Margin trading is when investors borrow money to buy stocks. So what exactly is Margin Trading and what are the risks of trading on Margin? Let’s find out by reading the article below.
What is margin trading?
Margin trading, or "buying on margin," involves borrowing money from your brokerage firm and using that money to buy shares. In short, you take out a loan, use the loaned money to buy stock, and pay back the loan at a later date—often with interest.
Buying on margin has some appeal compared to using cash, but it's important to understand that, along with higher returns, comes greater risk. Margin trading is a form of leverage that investors use to amplify their returns. However, if investments do not go as planned, this means losses are also magnified.
What are the risks of Trading on Margin?
The value of the stock is constantly fluctuating, putting investors in danger of falling below the maintenance level. As an added risk, according to the fine print of most margin loan agreements, brokerage firms can increase maintenance requirements at any time without much notice.
1. Regardless of what spurred a margin call or caused an investor's account to fall below minimum maintenance levels, trading on margin can lead to a variety of financial hardships, including:
2. Forced to lock in losses. If a margin call requires you to sell the stock, the opportunity to hold the stock to see if it recovers from the loss is gone.
3. Short sale that triggers tax bill. Investors trading in taxable brokerage accounts need to consider which of the stocks they sell to avoid higher short-term capital gains tax bills. Remember, if a broker brings your account into compliance with its margin requirements, you have no say in which stocks to sell. (The plus side: In some cases, interest on a margin loan can be deducted from your investment income.)

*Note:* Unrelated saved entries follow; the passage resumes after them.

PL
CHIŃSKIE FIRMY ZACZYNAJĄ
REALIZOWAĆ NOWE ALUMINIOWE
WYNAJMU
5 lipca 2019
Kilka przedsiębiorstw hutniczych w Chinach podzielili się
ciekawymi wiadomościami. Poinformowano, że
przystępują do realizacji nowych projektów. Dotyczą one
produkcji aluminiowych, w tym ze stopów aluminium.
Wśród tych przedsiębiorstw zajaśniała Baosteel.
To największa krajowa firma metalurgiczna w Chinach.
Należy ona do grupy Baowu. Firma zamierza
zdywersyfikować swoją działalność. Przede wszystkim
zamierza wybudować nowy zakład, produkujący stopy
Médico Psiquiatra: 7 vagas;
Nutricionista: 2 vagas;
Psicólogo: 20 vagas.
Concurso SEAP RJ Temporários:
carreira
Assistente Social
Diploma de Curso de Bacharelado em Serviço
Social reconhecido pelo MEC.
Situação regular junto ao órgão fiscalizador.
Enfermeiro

4. Loan terms that reduce investment returns. As with any debt, the math will only work in your favor if you're investing more than the interest rate you're paying on the loan.
5. Take a hit on your credit. As with traditional loans, failure to repay a loan according to the terms of the contract can result in a negative mark on the borrower's credit report.
suffer greater losses. As the example above shows, buying on margin can result in losing more money on the trade than you have cash on hand.
I hope this article will help you to learn what is margin trading and what are the risks of trading on Margin. Only experienced investors who are comfortable with the risk should consider margin trading. This is not the best strategy if you are a novice investor as it is a high risk gamble that can lead to significant losses. Newer investors may be best off using a cash account to invest and learn about the markets.